Task description -> In the data, find the word "車用掃除機" and copy out every line that has it.

• • • • • • •

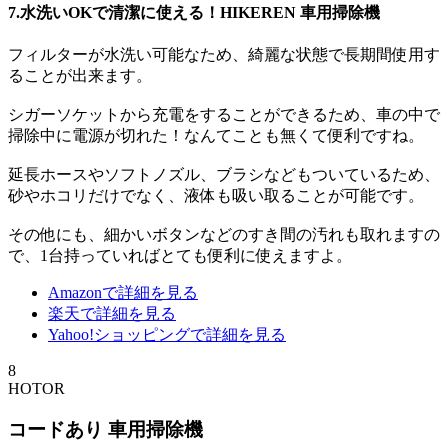
7.水洗いOKで清潔に使える！HIKEREN 車用掃除機
フィルターが水洗い可能なため、綺麗な状態で長期間使用す
ることが出来ます。
シガーソケットから充電をすることができるため、車の中で
掃除中に電源が切れた！なんてことも無くて便利ですね。
延長ホースやソフトノズル、ブラシなどもついているため、
砂やホコリだけでなく、液体も吸い取ることが可能です。
その他にも、細かいボタンなどのすき間の汚れも取れますの
で、1台持っていればとても便利に使えますよ。
Amazonで詳細を見る
楽天で詳細を見る
Yahoo!ショッピングで詳細を見る
8
HOTOR
コードあり 車用掃除機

• • • • • • •

Result below ->
7.水洗いOKで清潔に使える！HIKEREN 車用掃除機
コードあり 車用掃除機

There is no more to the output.